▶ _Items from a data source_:
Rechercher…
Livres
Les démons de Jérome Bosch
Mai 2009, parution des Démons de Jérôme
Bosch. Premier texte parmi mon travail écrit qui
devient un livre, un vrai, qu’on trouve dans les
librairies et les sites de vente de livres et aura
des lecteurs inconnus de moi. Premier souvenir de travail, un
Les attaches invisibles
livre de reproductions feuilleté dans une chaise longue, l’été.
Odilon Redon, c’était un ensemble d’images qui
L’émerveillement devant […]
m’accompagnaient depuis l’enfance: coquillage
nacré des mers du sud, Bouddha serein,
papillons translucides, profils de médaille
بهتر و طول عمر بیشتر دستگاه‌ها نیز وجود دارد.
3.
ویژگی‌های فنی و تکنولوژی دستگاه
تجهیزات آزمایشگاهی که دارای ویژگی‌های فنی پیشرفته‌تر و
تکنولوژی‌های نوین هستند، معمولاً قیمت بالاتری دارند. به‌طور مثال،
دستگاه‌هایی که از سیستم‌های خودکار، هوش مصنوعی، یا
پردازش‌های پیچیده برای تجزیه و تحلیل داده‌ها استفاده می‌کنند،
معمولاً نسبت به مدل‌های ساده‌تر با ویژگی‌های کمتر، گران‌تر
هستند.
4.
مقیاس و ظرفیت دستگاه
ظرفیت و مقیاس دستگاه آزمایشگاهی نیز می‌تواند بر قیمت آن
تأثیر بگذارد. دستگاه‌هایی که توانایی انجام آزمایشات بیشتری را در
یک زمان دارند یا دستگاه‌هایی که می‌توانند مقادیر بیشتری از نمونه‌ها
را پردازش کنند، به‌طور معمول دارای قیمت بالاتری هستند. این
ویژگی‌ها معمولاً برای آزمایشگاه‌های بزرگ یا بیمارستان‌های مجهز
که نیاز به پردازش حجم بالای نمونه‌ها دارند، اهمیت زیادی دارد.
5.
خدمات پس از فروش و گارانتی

* * *

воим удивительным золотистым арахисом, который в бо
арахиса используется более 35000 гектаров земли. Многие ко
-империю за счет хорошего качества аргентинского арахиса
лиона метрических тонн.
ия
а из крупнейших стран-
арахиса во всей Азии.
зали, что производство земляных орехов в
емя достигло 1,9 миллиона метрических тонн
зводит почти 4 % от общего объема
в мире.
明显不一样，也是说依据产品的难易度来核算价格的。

--

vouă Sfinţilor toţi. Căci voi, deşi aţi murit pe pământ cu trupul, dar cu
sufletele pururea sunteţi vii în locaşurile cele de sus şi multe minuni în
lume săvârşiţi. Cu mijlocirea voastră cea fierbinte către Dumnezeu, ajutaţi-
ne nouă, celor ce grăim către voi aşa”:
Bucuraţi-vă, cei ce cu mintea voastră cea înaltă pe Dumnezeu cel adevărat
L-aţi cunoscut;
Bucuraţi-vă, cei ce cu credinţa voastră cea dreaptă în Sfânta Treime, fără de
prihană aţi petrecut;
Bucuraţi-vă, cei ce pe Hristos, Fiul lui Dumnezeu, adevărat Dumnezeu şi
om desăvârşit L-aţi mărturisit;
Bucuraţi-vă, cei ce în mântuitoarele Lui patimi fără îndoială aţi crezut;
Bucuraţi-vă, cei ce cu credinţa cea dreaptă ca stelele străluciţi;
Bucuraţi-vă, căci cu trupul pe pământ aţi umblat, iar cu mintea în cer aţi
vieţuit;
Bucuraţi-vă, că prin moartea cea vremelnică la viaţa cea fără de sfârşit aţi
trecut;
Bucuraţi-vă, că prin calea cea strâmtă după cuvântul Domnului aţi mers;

▶ _Task instructions_:
Start with the line above that contains "Rechercher…" and end with the line that contains "مقیاس و ظرفیت دستگاه". Write out those lines exactly, and only those.

▶ _Task result_:
Rechercher…
Livres
Les démons de Jérome Bosch
Mai 2009, parution des Démons de Jérôme
Bosch. Premier texte parmi mon travail écrit qui
devient un livre, un vrai, qu’on trouve dans les
librairies et les sites de vente de livres et aura
des lecteurs inconnus de moi. Premier souvenir de travail, un
Les attaches invisibles
livre de reproductions feuilleté dans une chaise longue, l’été.
Odilon Redon, c’était un ensemble d’images qui
L’émerveillement devant […]
m’accompagnaient depuis l’enfance: coquillage
nacré des mers du sud, Bouddha serein,
papillons translucides, profils de médaille
بهتر و طول عمر بیشتر دستگاه‌ها نیز وجود دارد.
3.
ویژگی‌های فنی و تکنولوژی دستگاه
تجهیزات آزمایشگاهی که دارای ویژگی‌های فنی پیشرفته‌تر و
تکنولوژی‌های نوین هستند، معمولاً قیمت بالاتری دارند. به‌طور مثال،
دستگاه‌هایی که از سیستم‌های خودکار، هوش مصنوعی، یا
پردازش‌های پیچیده برای تجزیه و تحلیل داده‌ها استفاده می‌کنند،
معمولاً نسبت به مدل‌های ساده‌تر با ویژگی‌های کمتر، گران‌تر
هستند.
4.
مقیاس و ظرفیت دستگاه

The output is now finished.